Desde su celda, en algún oscuro penal francés o italiano, debió evocar más de una vez, la Dolce Vita que había dejado pudrirse, al otro lado de los barrotes: Los cadillacs llenos de rufianes; las locas bailarinas, que lo esperaban con una botella de champagne y la cama revuelta, a cualquier hora del día o de la noche; las joyerías rebosantes de dinero y diamantes; los bancos, como sucursales del Cielo en la Tierra, con cajeros temblorosos que llenaban las bolsas de los bandidos, como si de un Far West bañado por la luz del Mediterráneo se tratase.

Luciano Lutring, ‘El Solista de la Metra’ murió hace hoy siete años, dejando para los fabuladores toda su leyenda de ladrón caballeroso. El único capaz de desvalijar la caja de un gran banco con la metralleta en una mano y un ramo de flores frescas en la otra, para obsequiar a alguna dama que parece asustada durante el golpe.

Entre finales de los cincuenta y principios de los sesenta, este hijo de un domador de caballos húngaro y de una farmacéutica italiana se convirtió en el ‘Enemigo Público Número Uno’ para la Interpol. A cara descubierta y con su inseparable metralleta oculta en el estuche de un violín, Lutring robó más de cien bancos y joyerías entre Francia e Italia. Sin sangre. Sin pegar un solo tiro.

A la literatura y al cine siempre les sedujo el ideal del «buen canalla»: El delincuente enfrentado al sistema, duro con los burócratas que rellenan formularios al otro lado del mostrador pero tierno con los más débiles. Imaginen la atracción que suscitaría un tipo que rebajaba la tensión de sus robos contando chistes en dialecto milanés y que, antes de largarse, sacaba un enorme fajo de billetes para dárselo a una anciana, diciéndole con un guiño: «Nonna, no tiemble». Gian Maria Volonté y Allain Delon le pusieron rostro  y modales en la gran pantalla, mientras él agotaba los días de su condena devorando libros, pintando cuadros con pasta dentífrica y escribiendo novelas sobre sus aventuras.

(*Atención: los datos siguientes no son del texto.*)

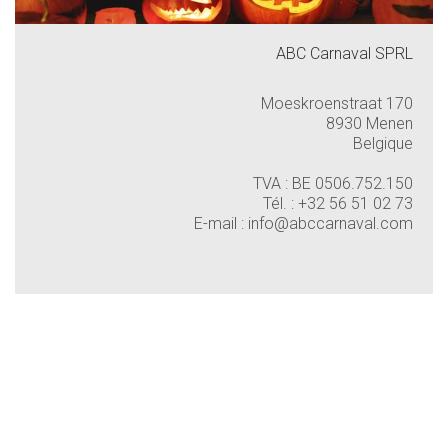
ABC Carnaval SPRL
Moeskroenstraat 170
8930
Menen
Belgique
TVA : BE 0506.752.150
Tél. :
+32 56 51 02 73
E-mail :
info@abccarnaval.com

Lo pillaron en 1965, en medio de un tiroteo de película -la vida imita al Arte-. Con las cicatrices de siete balas en el cuerpo y las caricias que la policía francesa le había dejado en la cara, después de un rato a solas, un irreconocible Luciano Lutring se sentaba, por fin, en el banquillo de los acusados. Desde allí, con grilletes en manos y pies, escuchó con la garganta seca cómo pedían guillotina para el reo, en una Francia donde la pena capital seguiría vigente al menos durante los próximos tres lustros. Finalmente, las herraduras tatuadas en sus brazos obraron el hechizo y ‘El Solista de la Metralleta’ fue condenado a veinte años de trabajos forzados, de los que sólo cumpliría la mitad entre rejas. Además de por su costumbre de entrar en los bancos y joyerías del Sur de Europa con un estuche de violín bajo el brazo, Lutring también merece ser recordado como el único preso indultado por los presidentes de sus dos patrias delictivas: El francés Pompidou y el italiano Leone, sensibilizados ambos por sus «méritos artísticos» -el Arte absuelve-.

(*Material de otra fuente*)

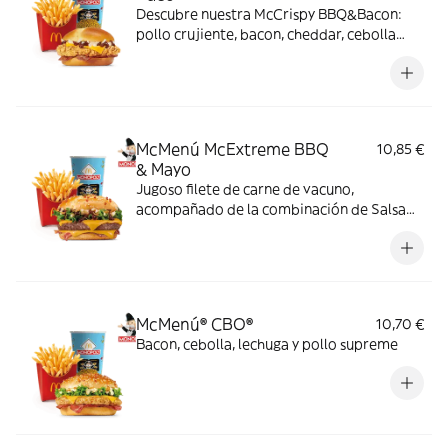
Descubre nuestra McCrispy BBQ&Bacon:
pollo crujiente, bacon, cheddar, cebolla
fresca y salsa BBQ-mayonesa en pan de
harina de trigo con copos de patata. ¡Sabor
irresistible!
McMenú McExtreme BBQ
10,85 €
& Mayo
Jugoso filete de carne de vacuno,
acompañado de la combinación de Salsa
Western BBQ con mayonesa, cebolla crispy,
doble de cheddar, lechuga fresca y tiras de
bacon, todo ello envuelto en un irresistible
pan con bites de bacon.
McMenú® CBO®
10,70 €
Bacon, cebolla, lechuga y pollo supreme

Robó millones a cara descubierta y se los pulió disfrazado…murió en una pequeña casa de alquiler, a pocos kilómetros de Milán. Los últimos años, sobrevivió vendiendo algún cuadro, dando alguna conferencia donde los hijos de los padres a los que robó sus ahorros escucharían historias de los viejos tiempos, en las que un ladrón recorría el Mediterráneo al volante de un deportivo, reventando cajas fuertes, con un corazón y un nombre de mujer grabado a tinta y dolor en la piel.